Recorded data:
========

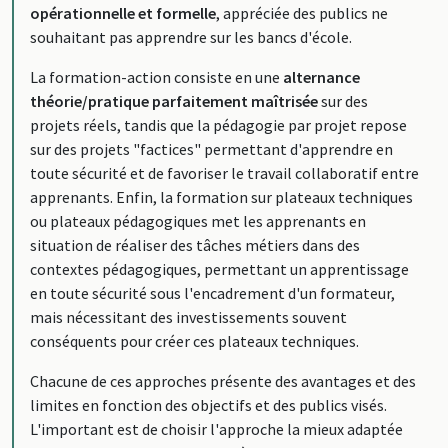
opérationnelle et formelle
, appréciée des publics ne
souhaitant pas apprendre sur les bancs d'école.
La formation-action consiste en une
alternance
théorie/pratique parfaitement maîtrisée
sur des
projets réels, tandis que la pédagogie par projet repose
sur des projets "factices" permettant d'apprendre en
toute sécurité et de favoriser le travail collaboratif entre
apprenants. Enfin, la formation sur plateaux techniques
ou plateaux pédagogiques met les apprenants en
situation de réaliser des tâches métiers dans des
contextes pédagogiques, permettant un apprentissage
en toute sécurité sous l'encadrement d'un formateur,
mais nécessitant des investissements souvent
conséquents pour créer ces plateaux techniques.
Chacune de ces approches présente des avantages et des
limites en fonction des objectifs et des publics visés.
L'important est de choisir l'approche la mieux adaptée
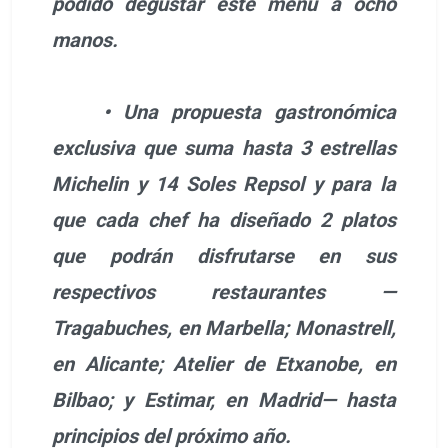
podido degustar este menú a ocho
manos.
• Una propuesta gastronómica
exclusiva que suma hasta 3 estrellas
Michelin y 14 Soles Repsol y para la
que cada chef ha diseñado 2 platos
que podrán disfrutarse en sus
respectivos restaurantes —
Tragabuches, en Marbella; Monastrell,
en Alicante; Atelier de Etxanobe, en
Bilbao; y Estimar, en Madrid— hasta
principios del próximo año.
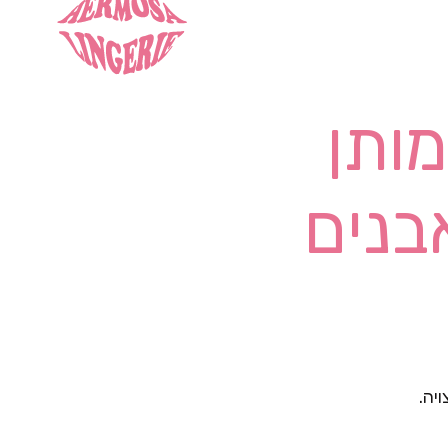
ותן
בנים
יה.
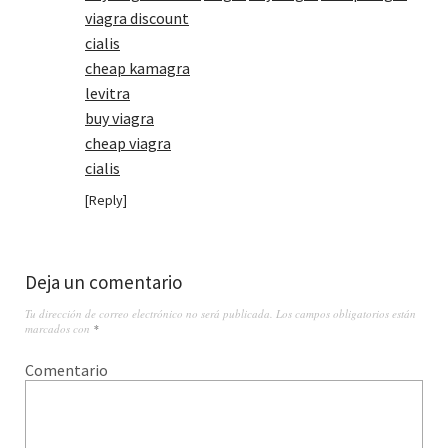
viagra discount
cialis
cheap kamagra
levitra
buy viagra
cheap viagra
cialis
Reply
Deja un comentario
Tu dirección de correo electrónico no será publicada.
Los campos obligatorios están
marcados con
*
Comentario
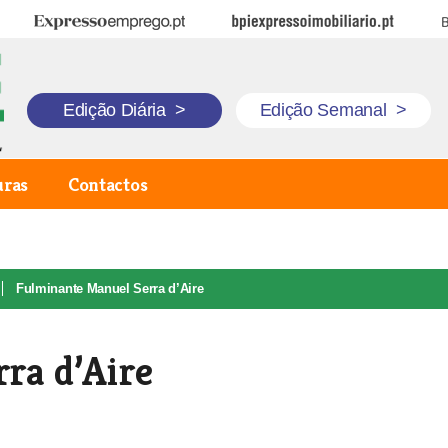
Expresso Emprego
BPI Expresso Imobiliário
B
Edição Diária
>
Edição Semanal
>
uras
Contactos
Fulminante Manuel Serra d’Aire
ra d’Aire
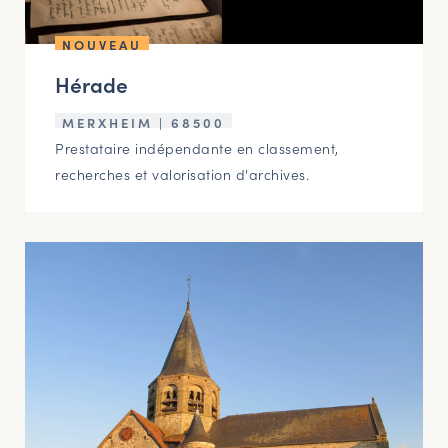
NOUVEAU
Hérade
MERXHEIM | 68500
Prestataire indépendante en classement,
recherches et valorisation d'archives.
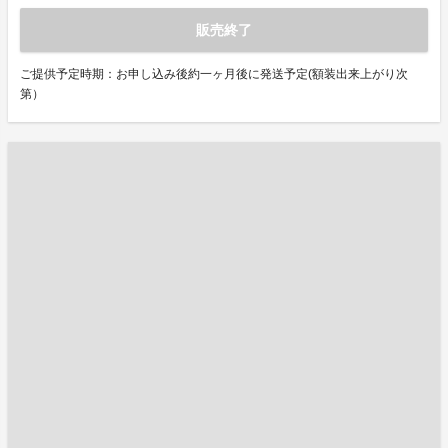
販売終了
ご提供予定時期：お申し込み後約一ヶ月後に発送予定(額装出来上がり次
第）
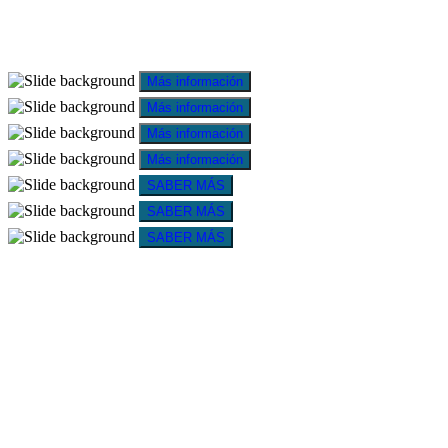
Más información
Más información
Más información
Más información
SABER MÁS
SABER MÁS
SABER MÁS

========

* [Exercise directions]
Would you restate all of the data above word for word, omitting the pictures?

* [Task result]
opérationnelle et formelle
, appréciée des publics ne
souhaitant pas apprendre sur les bancs d'école.
La formation-action consiste en une
alternance
théorie/pratique parfaitement maîtrisée
sur des
projets réels, tandis que la pédagogie par projet repose
sur des projets "factices" permettant d'apprendre en
toute sécurité et de favoriser le travail collaboratif entre
apprenants. Enfin, la formation sur plateaux techniques
ou plateaux pédagogiques met les apprenants en
situation de réaliser des tâches métiers dans des
contextes pédagogiques, permettant un apprentissage
en toute sécurité sous l'encadrement d'un formateur,
mais nécessitant des investissements souvent
conséquents pour créer ces plateaux techniques.
Chacune de ces approches présente des avantages et des
limites en fonction des objectifs et des publics visés.
L'important est de choisir l'approche la mieux adaptée
podido degustar este menú a ocho
manos.
• Una propuesta gastronómica
exclusiva que suma hasta 3 estrellas
Michelin y 14 Soles Repsol y para la
que cada chef ha diseñado 2 platos
que podrán disfrutarse en sus
respectivos restaurantes —
Tragabuches, en Marbella; Monastrell,
en Alicante; Atelier de Etxanobe, en
Bilbao; y Estimar, en Madrid— hasta
principios del próximo año.
ותן
בנים
יה.
viagra discount
cialis
cheap kamagra
levitra
buy viagra
cheap viagra
cialis
Reply
Deja un comentario
Tu dirección de correo electrónico no será publicada.
Los campos obligatorios están
marcados con
*
Comentario
Expresso Emprego
BPI Expresso Imobiliário
B
Edição Diária
>
Edição Semanal
>
uras
Contactos
Fulminante Manuel Serra d’Aire
ra d’Aire
NOUVEAU
Hérade
MERXHEIM | 68500
Prestataire indépendante en classement,
recherches et valorisation d'archives.
販売終了
ご提供予定時期：お申し込み後約一ヶ月後に発送予定(額装出来上がり次
第）
Más información
Más información
Más información
Más información
SABER MÁS
SABER MÁS
SABER MÁS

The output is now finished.